Tales of the Rampant Coyote

Adventures in Indie Gaming!

Game Dev Quote of the Week: Lee Perry

Posted by Rampant Coyote on December 12, 2013

This week’s quote of the week comes from Lee Parry, formerly a lead designer at Epic (and now an indie):

“If there’s one single thing I would drive into any developer’s head if I could, it would be the importance of great player feedback.  When I talk about feedback, I mean the classic loop between hitting a button and the game responding in a way that simply feels great…

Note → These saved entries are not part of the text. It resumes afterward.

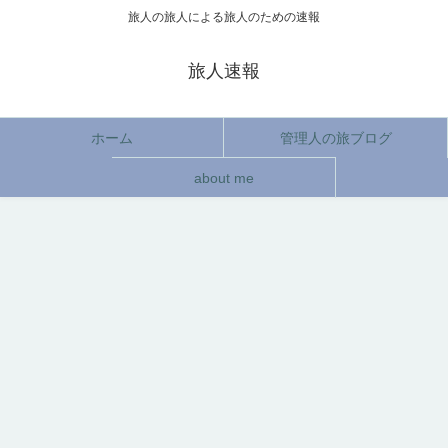
旅人の旅人による旅人のための速報
旅人速報
ホーム
管理人の旅ブログ
about me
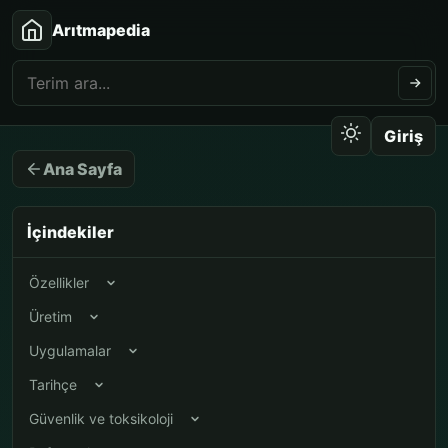
Arıtmapedia
Giriş
Ana Sayfa
İçindekiler
Özellikler
Üretim
Uygulamalar
Tarihçe
Güvenlik ve toksikoloji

“Simply pressing a button has to be an experience people want to repeat.  It’s what makes a game addictive, intoxicating… it’s the recipe for a game that “feels” right.

“The best game in the world, regardless of high concept or awesome mechanics, can feel absolutely neutered when these principles are disregarded or neglected.  Conversely, there’s many simple games that nail player feedback and become extremely successful while people scratch their head wondering how they pulled it off so well.”

Read the whole thing. It’s gold. Stuff I need to be reminded of constantly.

Like everything else, this can get taken to ridiculous extremes. I’m reminded of the Bioware mock-worthy “Button-Awesome” meme that came up during the Dragon Age 2 promotion. It should be a means, a tool in a designer’s bag of tricks, not an end-goal. It is the sizzle, not the steak.

One of the very first (commercial) games I ever worked on should have driven this point home to me. The control dynamics of the player’s ship in Warhawk for the Playstation 1 were praised pretty universally by reviews and playtesters. Things like an Immelman turn (where you do a partial loop and then roll out) or a barrel roll were automatically handled by the ship logic when the player tried simple commands. When the player entered a “loop,” for example, simply attempting to exit the loop would automatically roll the ship out level.  Double-tapping the turn would automatically launch a barrel roll. We did this in a lot of places, and it made flying the ship pretty intuitive and easy. I can’t say we invented it all whole-cloth… there were other examples of games that we drew inspiration from. But for a game that looked at first blush (and for the era) to be more of a hardcore “simulator style” game (it really wasn’t), it was a lot more comfortable for average gamers to play.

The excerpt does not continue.